ASSIGNMENT
Take the lines below from the one with "firmemente en que" through the one with "беспілотнікамі" and print only them, exactly. Don't print the pictures.

RECORD EXCERPTS
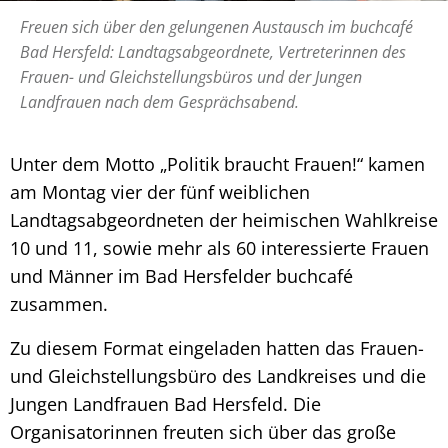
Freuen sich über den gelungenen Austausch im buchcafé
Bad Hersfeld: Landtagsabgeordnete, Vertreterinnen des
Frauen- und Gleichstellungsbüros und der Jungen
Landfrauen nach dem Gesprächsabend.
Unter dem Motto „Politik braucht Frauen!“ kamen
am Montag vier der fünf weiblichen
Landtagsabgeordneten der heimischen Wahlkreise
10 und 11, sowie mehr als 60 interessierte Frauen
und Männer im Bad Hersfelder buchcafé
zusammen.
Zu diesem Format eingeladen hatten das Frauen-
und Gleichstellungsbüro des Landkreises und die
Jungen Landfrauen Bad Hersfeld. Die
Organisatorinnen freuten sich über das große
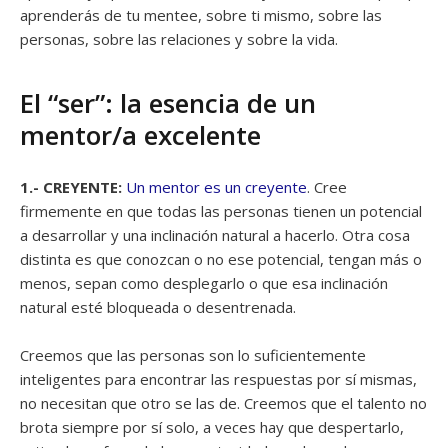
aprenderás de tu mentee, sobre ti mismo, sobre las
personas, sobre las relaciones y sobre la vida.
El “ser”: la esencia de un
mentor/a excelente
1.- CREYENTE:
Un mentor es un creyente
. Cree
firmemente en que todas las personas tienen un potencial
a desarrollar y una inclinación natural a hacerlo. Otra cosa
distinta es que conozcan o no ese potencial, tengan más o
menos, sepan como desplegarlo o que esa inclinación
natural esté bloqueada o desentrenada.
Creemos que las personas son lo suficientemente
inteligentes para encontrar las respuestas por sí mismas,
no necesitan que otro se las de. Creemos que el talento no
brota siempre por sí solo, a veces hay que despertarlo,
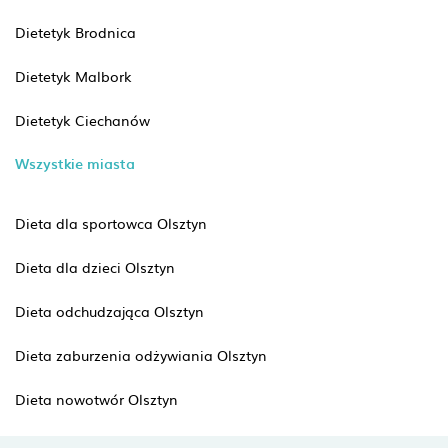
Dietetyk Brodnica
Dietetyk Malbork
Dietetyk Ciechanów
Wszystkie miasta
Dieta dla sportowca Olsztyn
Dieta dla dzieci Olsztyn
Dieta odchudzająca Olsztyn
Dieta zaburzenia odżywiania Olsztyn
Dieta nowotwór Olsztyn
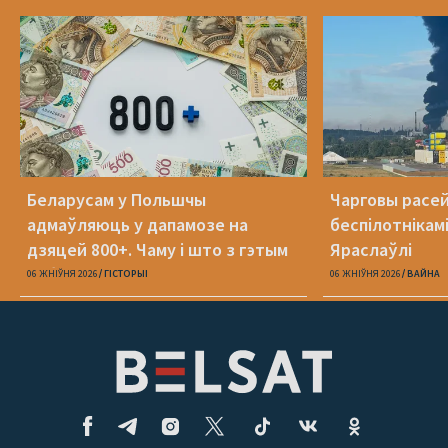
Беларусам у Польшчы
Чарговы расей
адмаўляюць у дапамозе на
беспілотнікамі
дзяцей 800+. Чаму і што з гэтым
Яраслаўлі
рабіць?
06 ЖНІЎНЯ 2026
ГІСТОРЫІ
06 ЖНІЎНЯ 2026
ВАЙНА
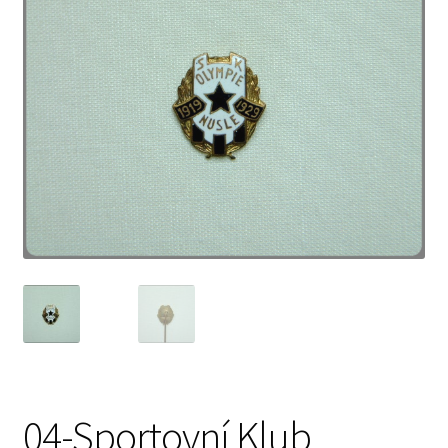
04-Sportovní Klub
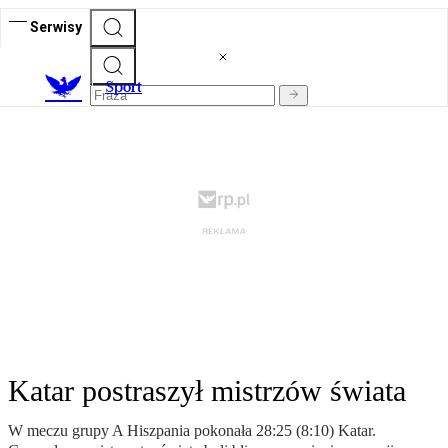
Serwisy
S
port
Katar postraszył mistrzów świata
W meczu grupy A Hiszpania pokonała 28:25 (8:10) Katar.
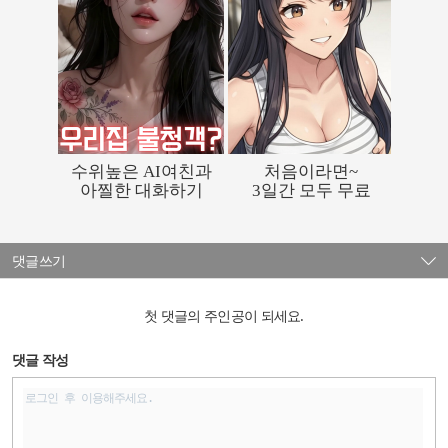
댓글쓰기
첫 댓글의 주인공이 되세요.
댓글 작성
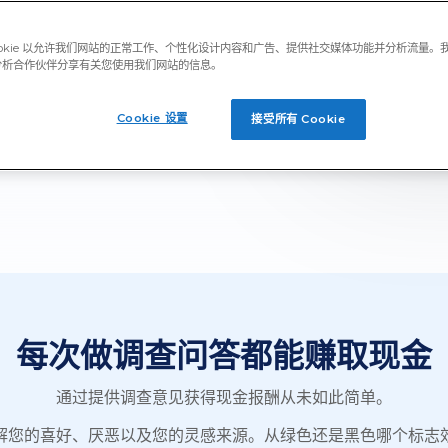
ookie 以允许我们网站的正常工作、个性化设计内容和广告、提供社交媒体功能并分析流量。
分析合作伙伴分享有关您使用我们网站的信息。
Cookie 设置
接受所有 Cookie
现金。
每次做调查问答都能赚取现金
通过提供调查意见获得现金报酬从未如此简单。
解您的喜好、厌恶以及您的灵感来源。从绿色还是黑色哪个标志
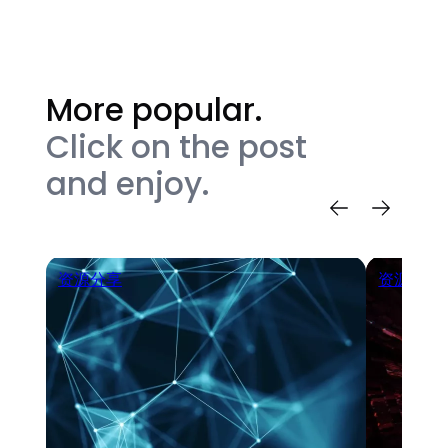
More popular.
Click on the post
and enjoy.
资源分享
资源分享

THE COMPLETED TASK
firmemente en que todas las personas tienen un potencial
a desarrollar y una inclinación natural a hacerlo. Otra cosa
distinta es que conozcan o no ese potencial, tengan más o
menos, sepan como desplegarlo o que esa inclinación
natural esté bloqueada o desentrenada.
Creemos que las personas son lo suficientemente
inteligentes para encontrar las respuestas por sí mismas,
no necesitan que otro se las de. Creemos que el talento no
brota siempre por sí solo, a veces hay que despertarlo,
Dietetyk Brodnica
Dietetyk Malbork
Dietetyk Ciechanów
Wszystkie miasta
Dieta dla sportowca Olsztyn
Dieta dla dzieci Olsztyn
Dieta odchudzająca Olsztyn
Dieta zaburzenia odżywiania Olsztyn
Dieta nowotwór Olsztyn
Беларусам у Польшчы
Чарговы расей
адмаўляюць у дапамозе на
беспілотнікамі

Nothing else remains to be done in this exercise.